You want to really get ahead in life while youre in university?

Take an elective class on the classics. I’m talking Philosophy, Foreign Languages, Latin.

Software engineers, might think that focusing solely on technical skills is the key to success. But here’s a counterintuitive piece of advice: take a class on the classics. Why? Because at its core, software engineering, like all human endeavors, is fundamentally about interacting with people.

That’s what studying the classics will get you: talking to groups of people, learning how to craft Roman Emperor-tier speeches, arguing, socratic/constructivist learning, and much much more.

While you’re busy optimizing your for-loops, the guys who are really climbing the corporate ladder are the ones who can string together a coherent sentence without sweating through their shitty t-shirts. And they learn that black magic from having a good foundation of the classics.
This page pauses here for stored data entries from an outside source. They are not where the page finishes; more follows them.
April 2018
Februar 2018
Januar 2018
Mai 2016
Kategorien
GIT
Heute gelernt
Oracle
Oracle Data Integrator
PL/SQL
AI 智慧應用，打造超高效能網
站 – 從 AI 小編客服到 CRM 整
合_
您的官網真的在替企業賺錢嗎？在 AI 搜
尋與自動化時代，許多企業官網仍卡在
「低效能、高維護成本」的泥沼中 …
Classical education has historically been the core education of great business and historical leaders in the past, and many elite universities still mix it in their curriculum.

Aristotle teaches Alexander the Great
Aristotle & Alexander the Great by Laplante (1866)
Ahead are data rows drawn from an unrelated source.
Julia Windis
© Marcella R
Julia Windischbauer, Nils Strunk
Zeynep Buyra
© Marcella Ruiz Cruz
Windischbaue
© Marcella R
Philosophy, foreign languages, and even Latin. Yeah, Latin. The language so old it makes COBOL look cutting-edge. But trust me, this stuff is legit.

At the end of the day, all of life - including your precious coding career - is about navigating around these weird, unpredictable entities we call humans. And let me tell you, understanding humans is a hell of a lot harder than understanding computers.

Constructivism dominates

Even math - yes, that pure, logical objective landscape - is a human construct

I’ve been reading recently about the Philosophy of Mathematics and the main thing you’ll realize is that mathematics is a human activity. It is a human construct.

Although of course there is an idea in Platonism, where it views that math is timeless and has always existed, and that us humans are just discovering these entities rather than proving them.

Even still, majority of the philosophies surrounding math, points to it being a human activity.

So there’s this Dutch dude named L. E. J. Brouwer and no, it’s not the guy who invented the fixed-point theorem, although… wait, yeah, actually it is that guy. Anyway, Brouwer starts this thing called intuitionism, which says (copy pasting from wikipedia): “the truth of a mathematical statement is a subjective claim”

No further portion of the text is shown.